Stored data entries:
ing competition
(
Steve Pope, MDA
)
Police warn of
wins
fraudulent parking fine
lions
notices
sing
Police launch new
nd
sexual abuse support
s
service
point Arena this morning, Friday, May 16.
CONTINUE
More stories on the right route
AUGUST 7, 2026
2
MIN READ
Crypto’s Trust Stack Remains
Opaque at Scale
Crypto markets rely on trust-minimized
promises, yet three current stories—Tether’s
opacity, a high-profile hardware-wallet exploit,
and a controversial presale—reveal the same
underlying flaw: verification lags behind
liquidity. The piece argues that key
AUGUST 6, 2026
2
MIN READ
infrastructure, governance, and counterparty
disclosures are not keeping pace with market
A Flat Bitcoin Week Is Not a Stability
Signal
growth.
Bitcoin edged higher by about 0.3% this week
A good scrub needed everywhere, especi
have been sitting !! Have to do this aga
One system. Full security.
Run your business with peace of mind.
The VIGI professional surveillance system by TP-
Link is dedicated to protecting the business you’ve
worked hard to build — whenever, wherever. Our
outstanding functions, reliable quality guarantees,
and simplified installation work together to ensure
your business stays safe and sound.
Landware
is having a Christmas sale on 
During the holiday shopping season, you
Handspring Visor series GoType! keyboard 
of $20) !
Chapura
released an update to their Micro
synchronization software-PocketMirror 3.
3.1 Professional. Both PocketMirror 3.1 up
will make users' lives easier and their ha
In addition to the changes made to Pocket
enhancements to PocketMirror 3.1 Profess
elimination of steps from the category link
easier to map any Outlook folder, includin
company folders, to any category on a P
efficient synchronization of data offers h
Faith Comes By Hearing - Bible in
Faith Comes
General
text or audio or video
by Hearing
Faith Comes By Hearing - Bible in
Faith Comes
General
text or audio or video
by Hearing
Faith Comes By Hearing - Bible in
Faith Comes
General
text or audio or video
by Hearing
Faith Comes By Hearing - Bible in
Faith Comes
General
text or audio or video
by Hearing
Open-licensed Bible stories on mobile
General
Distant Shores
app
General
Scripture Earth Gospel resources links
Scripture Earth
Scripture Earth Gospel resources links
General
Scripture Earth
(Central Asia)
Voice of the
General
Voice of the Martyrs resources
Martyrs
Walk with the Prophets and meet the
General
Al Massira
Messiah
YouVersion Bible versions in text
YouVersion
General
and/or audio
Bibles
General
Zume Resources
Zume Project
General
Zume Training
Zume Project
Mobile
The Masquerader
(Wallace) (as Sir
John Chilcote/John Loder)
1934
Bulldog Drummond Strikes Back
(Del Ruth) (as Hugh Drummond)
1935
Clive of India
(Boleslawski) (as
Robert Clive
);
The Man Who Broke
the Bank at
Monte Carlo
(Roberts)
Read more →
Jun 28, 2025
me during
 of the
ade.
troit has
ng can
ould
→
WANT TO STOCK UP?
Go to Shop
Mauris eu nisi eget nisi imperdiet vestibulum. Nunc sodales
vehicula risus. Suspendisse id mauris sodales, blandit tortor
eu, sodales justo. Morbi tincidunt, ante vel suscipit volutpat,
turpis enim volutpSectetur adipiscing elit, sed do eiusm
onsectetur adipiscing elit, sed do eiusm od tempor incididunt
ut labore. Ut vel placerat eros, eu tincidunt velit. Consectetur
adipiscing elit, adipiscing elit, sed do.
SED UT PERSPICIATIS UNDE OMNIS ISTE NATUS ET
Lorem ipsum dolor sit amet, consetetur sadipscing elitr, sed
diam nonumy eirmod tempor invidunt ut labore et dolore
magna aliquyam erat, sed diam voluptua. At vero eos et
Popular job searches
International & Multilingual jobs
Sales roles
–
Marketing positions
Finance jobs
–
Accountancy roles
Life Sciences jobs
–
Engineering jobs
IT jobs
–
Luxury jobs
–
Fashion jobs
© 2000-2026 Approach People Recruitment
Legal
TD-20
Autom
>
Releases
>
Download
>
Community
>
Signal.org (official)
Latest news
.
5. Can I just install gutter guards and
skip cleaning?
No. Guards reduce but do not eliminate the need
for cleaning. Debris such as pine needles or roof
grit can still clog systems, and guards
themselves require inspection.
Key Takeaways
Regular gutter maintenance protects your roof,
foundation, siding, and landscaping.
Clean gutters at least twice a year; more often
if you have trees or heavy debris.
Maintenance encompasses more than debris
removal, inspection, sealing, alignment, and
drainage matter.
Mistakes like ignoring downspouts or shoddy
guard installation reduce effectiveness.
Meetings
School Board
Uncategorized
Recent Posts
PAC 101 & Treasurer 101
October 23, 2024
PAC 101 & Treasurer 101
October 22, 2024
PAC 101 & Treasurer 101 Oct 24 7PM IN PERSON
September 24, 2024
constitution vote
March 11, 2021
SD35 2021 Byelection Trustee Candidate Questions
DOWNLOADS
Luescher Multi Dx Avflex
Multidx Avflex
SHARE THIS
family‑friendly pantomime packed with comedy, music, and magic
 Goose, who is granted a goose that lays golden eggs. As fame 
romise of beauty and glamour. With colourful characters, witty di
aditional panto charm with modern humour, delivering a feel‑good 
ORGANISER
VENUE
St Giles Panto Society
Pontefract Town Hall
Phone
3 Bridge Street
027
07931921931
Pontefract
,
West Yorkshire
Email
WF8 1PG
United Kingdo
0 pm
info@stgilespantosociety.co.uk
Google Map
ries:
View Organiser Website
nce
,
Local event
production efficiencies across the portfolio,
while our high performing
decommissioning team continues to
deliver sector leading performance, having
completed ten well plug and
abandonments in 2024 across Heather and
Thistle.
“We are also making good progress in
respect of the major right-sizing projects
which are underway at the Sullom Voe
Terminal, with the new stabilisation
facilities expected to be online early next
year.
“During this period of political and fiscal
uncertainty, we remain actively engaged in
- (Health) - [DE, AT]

### REQUIRED WORK
Give the entries again exactly as they stand.

### ANSWER FOR THE TASK
ing competition
(
Steve Pope, MDA
)
Police warn of
wins
fraudulent parking fine
lions
notices
sing
Police launch new
nd
sexual abuse support
s
service
point Arena this morning, Friday, May 16.
CONTINUE
More stories on the right route
AUGUST 7, 2026
2
MIN READ
Crypto’s Trust Stack Remains
Opaque at Scale
Crypto markets rely on trust-minimized
promises, yet three current stories—Tether’s
opacity, a high-profile hardware-wallet exploit,
and a controversial presale—reveal the same
underlying flaw: verification lags behind
liquidity. The piece argues that key
AUGUST 6, 2026
2
MIN READ
infrastructure, governance, and counterparty
disclosures are not keeping pace with market
A Flat Bitcoin Week Is Not a Stability
Signal
growth.
Bitcoin edged higher by about 0.3% this week
A good scrub needed everywhere, especi
have been sitting !! Have to do this aga
One system. Full security.
Run your business with peace of mind.
The VIGI professional surveillance system by TP-
Link is dedicated to protecting the business you’ve
worked hard to build — whenever, wherever. Our
outstanding functions, reliable quality guarantees,
and simplified installation work together to ensure
your business stays safe and sound.
Landware
is having a Christmas sale on 
During the holiday shopping season, you
Handspring Visor series GoType! keyboard 
of $20) !
Chapura
released an update to their Micro
synchronization software-PocketMirror 3.
3.1 Professional. Both PocketMirror 3.1 up
will make users' lives easier and their ha
In addition to the changes made to Pocket
enhancements to PocketMirror 3.1 Profess
elimination of steps from the category link
easier to map any Outlook folder, includin
company folders, to any category on a P
efficient synchronization of data offers h
Faith Comes By Hearing - Bible in
Faith Comes
General
text or audio or video
by Hearing
Faith Comes By Hearing - Bible in
Faith Comes
General
text or audio or video
by Hearing
Faith Comes By Hearing - Bible in
Faith Comes
General
text or audio or video
by Hearing
Faith Comes By Hearing - Bible in
Faith Comes
General
text or audio or video
by Hearing
Open-licensed Bible stories on mobile
General
Distant Shores
app
General
Scripture Earth Gospel resources links
Scripture Earth
Scripture Earth Gospel resources links
General
Scripture Earth
(Central Asia)
Voice of the
General
Voice of the Martyrs resources
Martyrs
Walk with the Prophets and meet the
General
Al Massira
Messiah
YouVersion Bible versions in text
YouVersion
General
and/or audio
Bibles
General
Zume Resources
Zume Project
General
Zume Training
Zume Project
Mobile
The Masquerader
(Wallace) (as Sir
John Chilcote/John Loder)
1934
Bulldog Drummond Strikes Back
(Del Ruth) (as Hugh Drummond)
1935
Clive of India
(Boleslawski) (as
Robert Clive
);
The Man Who Broke
the Bank at
Monte Carlo
(Roberts)
Read more →
Jun 28, 2025
me during
 of the
ade.
troit has
ng can
ould
→
WANT TO STOCK UP?
Go to Shop
Mauris eu nisi eget nisi imperdiet vestibulum. Nunc sodales
vehicula risus. Suspendisse id mauris sodales, blandit tortor
eu, sodales justo. Morbi tincidunt, ante vel suscipit volutpat,
turpis enim volutpSectetur adipiscing elit, sed do eiusm
onsectetur adipiscing elit, sed do eiusm od tempor incididunt
ut labore. Ut vel placerat eros, eu tincidunt velit. Consectetur
adipiscing elit, adipiscing elit, sed do.
SED UT PERSPICIATIS UNDE OMNIS ISTE NATUS ET
Lorem ipsum dolor sit amet, consetetur sadipscing elitr, sed
diam nonumy eirmod tempor invidunt ut labore et dolore
magna aliquyam erat, sed diam voluptua. At vero eos et
Popular job searches
International & Multilingual jobs
Sales roles
–
Marketing positions
Finance jobs
–
Accountancy roles
Life Sciences jobs
–
Engineering jobs
IT jobs
–
Luxury jobs
–
Fashion jobs
© 2000-2026 Approach People Recruitment
Legal
TD-20
Autom
>
Releases
>
Download
>
Community
>
Signal.org (official)
Latest news
.
5. Can I just install gutter guards and
skip cleaning?
No. Guards reduce but do not eliminate the need
for cleaning. Debris such as pine needles or roof
grit can still clog systems, and guards
themselves require inspection.
Key Takeaways
Regular gutter maintenance protects your roof,
foundation, siding, and landscaping.
Clean gutters at least twice a year; more often
if you have trees or heavy debris.
Maintenance encompasses more than debris
removal, inspection, sealing, alignment, and
drainage matter.
Mistakes like ignoring downspouts or shoddy
guard installation reduce effectiveness.
Meetings
School Board
Uncategorized
Recent Posts
PAC 101 & Treasurer 101
October 23, 2024
PAC 101 & Treasurer 101
October 22, 2024
PAC 101 & Treasurer 101 Oct 24 7PM IN PERSON
September 24, 2024
constitution vote
March 11, 2021
SD35 2021 Byelection Trustee Candidate Questions
DOWNLOADS
Luescher Multi Dx Avflex
Multidx Avflex
SHARE THIS
family‑friendly pantomime packed with comedy, music, and magic
 Goose, who is granted a goose that lays golden eggs. As fame 
romise of beauty and glamour. With colourful characters, witty di
aditional panto charm with modern humour, delivering a feel‑good 
ORGANISER
VENUE
St Giles Panto Society
Pontefract Town Hall
Phone
3 Bridge Street
027
07931921931
Pontefract
,
West Yorkshire
Email
WF8 1PG
United Kingdo
0 pm
info@stgilespantosociety.co.uk
Google Map
ries:
View Organiser Website
nce
,
Local event
production efficiencies across the portfolio,
while our high performing
decommissioning team continues to
deliver sector leading performance, having
completed ten well plug and
abandonments in 2024 across Heather and
Thistle.
“We are also making good progress in
respect of the major right-sizing projects
which are underway at the Sullom Voe
Terminal, with the new stabilisation
facilities expected to be online early next
year.
“During this period of political and fiscal
uncertainty, we remain actively engaged in
- (Health) - [DE, AT]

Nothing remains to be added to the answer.